NVIDIA Federated Learning Application Runtime Environment
https://nvidia.github.io/NVFlare/
Apache License 2.0
596 stars 170 forks source link

[BUG] Assertion Error while running xgboost example #2791

Closed hwpang closed 2 weeks ago

hwpang commented 1 month ago

Describe the bug I am a new user to NVFlare. I tried running the example at ~/NVFlare/examples/advanced/xgboost/histogram-based, but I encountered the following error:

  File "/home/haowei/miniforge3/envs/nvflare_env/lib/python3.10/site-packages/nvflare/app_opt/xgboost/histogram_based/executor.py", line 277, in train
    with xgb.collective.CommunicatorContext(**communicator_env):
  File "/home/haowei/miniforge3/envs/nvflare_env/lib/python3.10/site-packages/xgboost/collective.py", line 280, in __enter__
    assert is_distributed()
AssertionError

To Reproduce Steps to reproduce the behavior:

  1. Go to ~/NVFlare/examples/advanced/xgboost and run prepare_data.sh and prepare_job_config.sh
  2. Go into histogram-based folder and run run_experiment_simulator.sh
  3. See the same error trace

Expected behavior Expected to complete the example without error.

Desktop (please complete the following information):

This seems to be related to https://github.com/dmlc/xgboost/pull/10503. However, note that I am using version of xgboost 2.1.1, which should contain the patch fix.

YuanTingHsieh commented 1 month ago

@hwpang hello, thanks for raising the issue.

Yes, the xgboost's repo's federated API has been changing in their newer releases. We have been working with them closely.
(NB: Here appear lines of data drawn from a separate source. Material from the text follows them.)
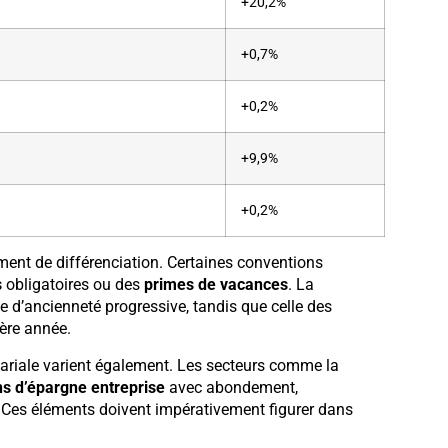
+20,2%
+0,7%
+0,2%
+9,9%
+0,2%
ent de différenciation. Certaines conventions
s
obligatoires ou des
primes de vacances
. La
e d’ancienneté progressive, tandis que celle des
ère année.
alariale varient également. Les secteurs comme la
ns d’épargne entreprise
avec abondement,
 Ces éléments doivent impérativement figurer dans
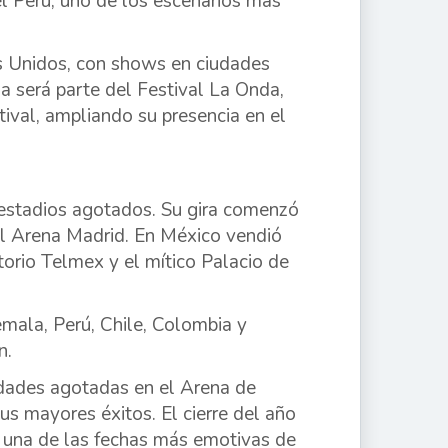
el Perú, uno de los escenarios más
 Unidos, con shows en ciudades
a será parte del Festival La Onda,
tival, ampliando su presencia en el
 estadios agotados. Su gira comenzó
el Arena Madrid. En México vendió
orio Telmex y el mítico Palacio de
mala, Perú, Chile, Colombia y
n.
dades agotadas en el Arena de
us mayores éxitos. El cierre del año
 una de las fechas más emotivas de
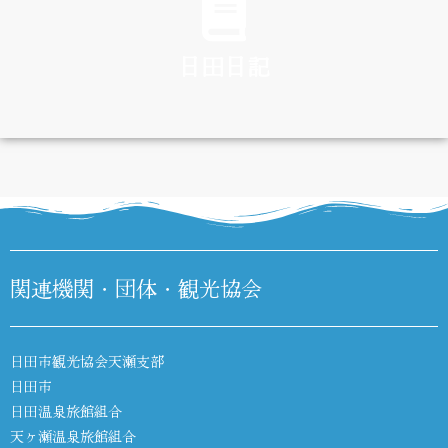
日田日記
DIARY
関連機関・団体・観光協会
日田市観光協会天瀬支部
日田市
日田温泉旅館組合
天ヶ瀬温泉旅館組合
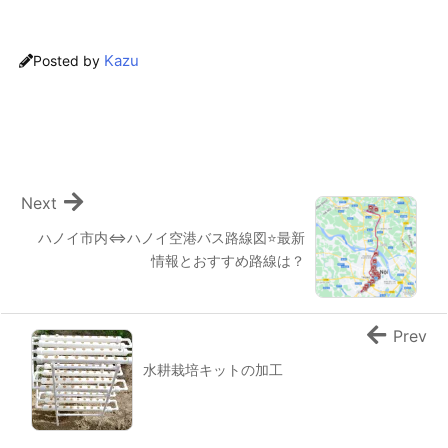
Kazu
Posted by
Next
ハノイ市内⇔ハノイ空港バス路線図⭐最新
情報とおすすめ路線は？
Prev
水耕栽培キットの加工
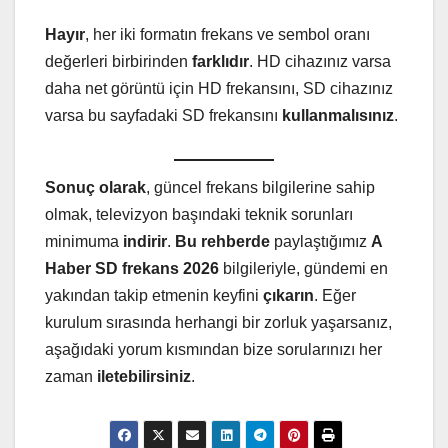
Hayır
, her iki formatın frekans ve sembol oranı
değerleri birbirinden
farklıdır
. HD cihazınız varsa
daha net görüntü için HD frekansını, SD cihazınız
varsa bu sayfadaki SD frekansını
kullanmalısınız
.
Sonuç olarak
, güncel frekans bilgilerine sahip
olmak, televizyon başındaki teknik sorunları
minimuma
indirir
.
Bu rehberde
paylaştığımız
A
Haber SD frekans 2026
bilgileriyle, gündemi en
yakından takip etmenin keyfini
çıkarın
. Eğer
kurulum sırasında herhangi bir zorluk yaşarsanız,
aşağıdaki yorum kısmından bize sorularınızı her
zaman
iletebilirsiniz
.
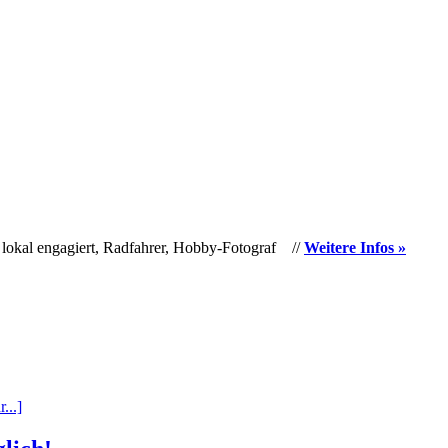
 lokal engagiert, Radfahrer, Hobby-Fotograf //
Weitere Infos »
...]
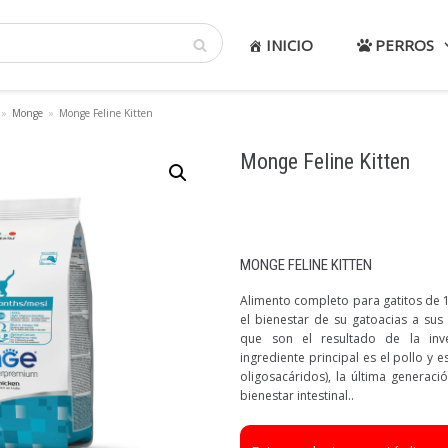
INICIO
PERROS
»
Monge
»
Monge Feline Kitten
Monge Feline Kitten
MONGE FELINE KITTEN
Alimento completo para gatitos de 
el bienestar de su gatoacias a sus 
que son el resultado de la inve
ingrediente principal es el pollo y 
oligosacáridos), la última generaci
bienestar intestinal..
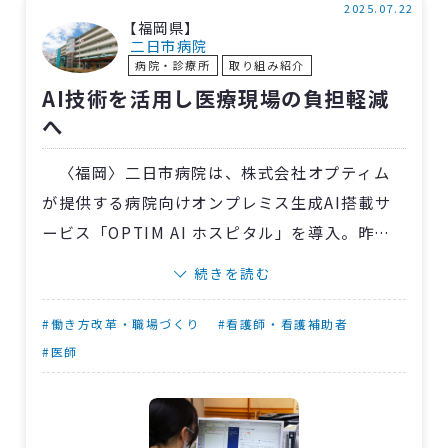
「患者さんの生活を知る貴重な経験となった」
2025.07.22
【福岡県】
との感想も。
二日市病院
病院・診療所
取り組み紹介
終了後のアンケートでは「職員の方が優しく
AI技術を活用し医療現場の負担軽減
接してくれて、改めて看護師を目指そうと思っ
へ
た」とのコメントがありました。
〈福岡〉二日市病院は、株式会社オプティム
が提供する病院向けオンプレミス生成AI搭載サ
ービス「OPTIM AI ホスピタル」を導入。昨年
12月からのテスト運用を経て、5月15日に正式稼
続きを読む
働を開始しました。
これまで当院では、看護サマリーや診療情報
#働き方改革・職場づくり
#看護師・看護補助者
提供書の作成に多くの時間が割かれ、医師や看
#医師
護師が本来の診療・ケア業務に専念できないこ
とが課題となっていました。
「OPTIM AI ホスピタル」を導入した結果、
We are working on updating our examples to accompany that.

Right now, please either use one of the following: (1) NVFlare main branch + xgboost from this: https://s3-us-west-2.amazonaws.com/xgboost-nightly-builds/list.html?prefix=federated-secure/ (2) NVFlare 2.4.0 with xgboost 2.0.3

YuanTingHsieh commented 3 weeks ago

Ok, after our fixes, please use one of the following: (1) NVFlare main branch + xgboost from this: https://s3-us-west-2.amazonaws.com/xgboost-nightly-builds/list.html?prefix=federated-secure/ (2) NVFlare 2.4 branch with xgboost 2.1.1

hwpang commented 2 weeks ago

Thanks, this works!